[Input data — start]

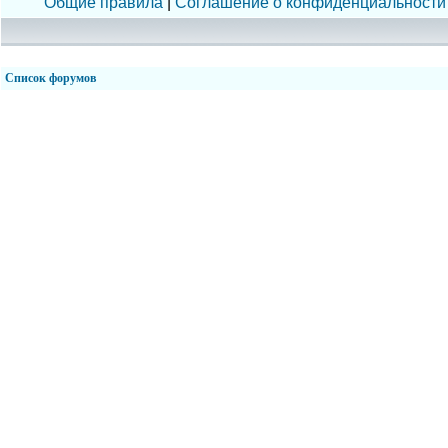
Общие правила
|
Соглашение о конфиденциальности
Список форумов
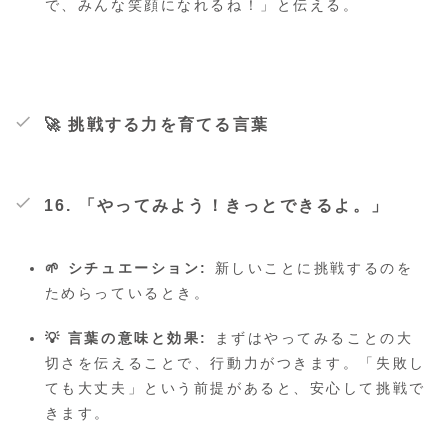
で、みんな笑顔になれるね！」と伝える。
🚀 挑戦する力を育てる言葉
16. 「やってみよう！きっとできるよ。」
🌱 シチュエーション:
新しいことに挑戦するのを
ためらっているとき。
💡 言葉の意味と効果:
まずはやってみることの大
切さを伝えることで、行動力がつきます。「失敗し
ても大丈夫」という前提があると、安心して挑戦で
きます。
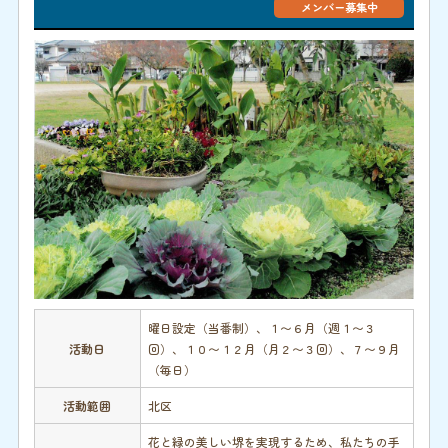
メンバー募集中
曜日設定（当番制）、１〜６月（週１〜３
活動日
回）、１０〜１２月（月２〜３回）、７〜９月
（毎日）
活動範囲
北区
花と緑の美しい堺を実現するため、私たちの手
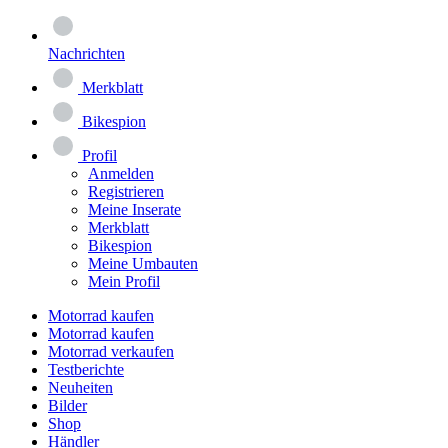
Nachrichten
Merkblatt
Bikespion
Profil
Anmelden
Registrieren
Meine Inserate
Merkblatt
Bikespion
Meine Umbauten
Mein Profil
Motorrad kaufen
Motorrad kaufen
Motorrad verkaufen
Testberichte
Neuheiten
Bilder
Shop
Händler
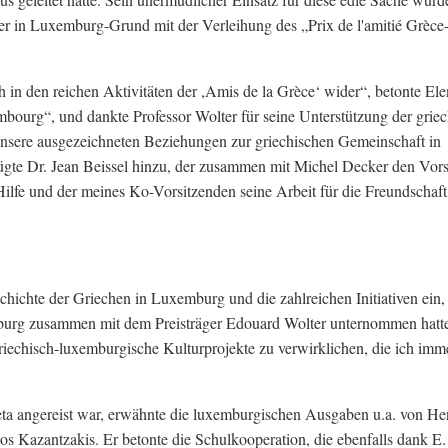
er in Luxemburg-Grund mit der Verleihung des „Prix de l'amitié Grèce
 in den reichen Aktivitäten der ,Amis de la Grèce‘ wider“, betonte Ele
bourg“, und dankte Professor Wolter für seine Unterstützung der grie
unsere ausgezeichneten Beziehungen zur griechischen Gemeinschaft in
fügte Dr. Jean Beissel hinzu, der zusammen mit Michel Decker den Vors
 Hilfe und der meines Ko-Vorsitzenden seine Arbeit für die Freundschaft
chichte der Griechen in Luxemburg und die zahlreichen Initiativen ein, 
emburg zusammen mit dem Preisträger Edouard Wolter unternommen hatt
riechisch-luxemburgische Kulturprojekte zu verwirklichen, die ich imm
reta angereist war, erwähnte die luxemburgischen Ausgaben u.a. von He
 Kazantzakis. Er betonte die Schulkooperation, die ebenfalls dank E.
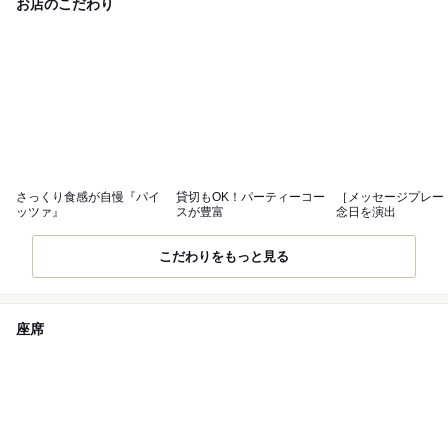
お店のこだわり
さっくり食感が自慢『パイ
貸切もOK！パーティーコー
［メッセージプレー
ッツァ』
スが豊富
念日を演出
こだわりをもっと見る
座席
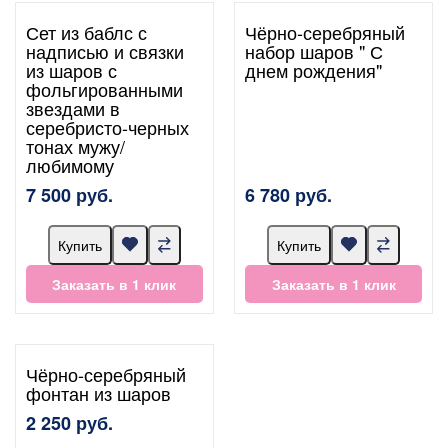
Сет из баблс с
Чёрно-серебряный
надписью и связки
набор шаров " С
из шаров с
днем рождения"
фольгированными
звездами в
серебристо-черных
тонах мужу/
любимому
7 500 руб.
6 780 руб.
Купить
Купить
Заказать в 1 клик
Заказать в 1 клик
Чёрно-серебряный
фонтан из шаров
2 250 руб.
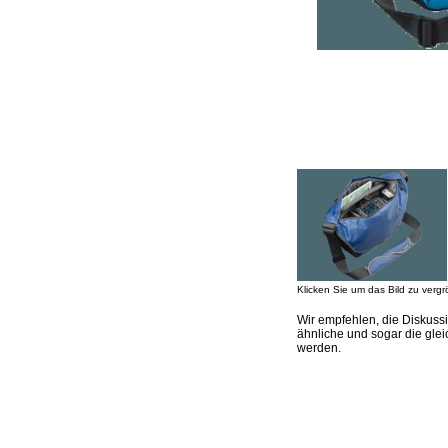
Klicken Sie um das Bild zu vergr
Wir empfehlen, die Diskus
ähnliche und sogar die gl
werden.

[Input data — finish]

Leave every image out when you return the material above word for word.

Общие правила
|
Соглашение о конфиденциальности
Список форумов
で、みんな笑顔になれるね！」と伝える。
🚀 挑戦する力を育てる言葉
16. 「やってみよう！きっとできるよ。」
🌱 シチュエーション:
新しいことに挑戦するのを
ためらっているとき。
💡 言葉の意味と効果:
まずはやってみることの大
切さを伝えることで、行動力がつきます。「失敗し
ても大丈夫」という前提があると、安心して挑戦で
きます。
メンバー募集中
曜日設定（当番制）、１〜６月（週１〜３
活動日
回）、１０〜１２月（月２〜３回）、７〜９月
（毎日）
活動範囲
北区
花と緑の美しい堺を実現するため、私たちの手
Nachrichten
Merkblatt
Bikespion
Profil
Anmelden
Registrieren
Meine Inserate
Merkblatt
Bikespion
Meine Umbauten
Mein Profil
Motorrad kaufen
Motorrad kaufen
Motorrad verkaufen
Testberichte
Neuheiten
Bilder
Shop
Händler
er in Luxemburg-Grund mit der Verleihung des „Prix de l'amitié Grèce
 in den reichen Aktivitäten der ,Amis de la Grèce‘ wider“, betonte Ele
bourg“, und dankte Professor Wolter für seine Unterstützung der grie
unsere ausgezeichneten Beziehungen zur griechischen Gemeinschaft in
fügte Dr. Jean Beissel hinzu, der zusammen mit Michel Decker den Vors
 Hilfe und der meines Ko-Vorsitzenden seine Arbeit für die Freundschaft
chichte der Griechen in Luxemburg und die zahlreichen Initiativen ein, 
emburg zusammen mit dem Preisträger Edouard Wolter unternommen hatt
riechisch-luxemburgische Kulturprojekte zu verwirklichen, die ich imm
reta angereist war, erwähnte die luxemburgischen Ausgaben u.a. von He
 Kazantzakis. Er betonte die Schulkooperation, die ebenfalls dank E.
お店のこだわり
さっくり食感が自慢『パイ
貸切もOK！パーティーコー
［メッセージプレー
ッツァ』
スが豊富
念日を演出
こだわりをもっと見る
座席
Сет из баблс с
Чёрно-серебряный
надписью и связки
набор шаров " С
из шаров с
днем рождения"
фольгированными
звездами в
серебристо-черных
тонах мужу/
любимому
7 500 руб.
6 780 руб.
Купить
Купить
Заказать в 1 клик
Заказать в 1 клик
Чёрно-серебряный
фонтан из шаров
2 250 руб.
Klicken Sie um das Bild zu vergr
Wir empfehlen, die Diskus
ähnliche und sogar die gl
werden.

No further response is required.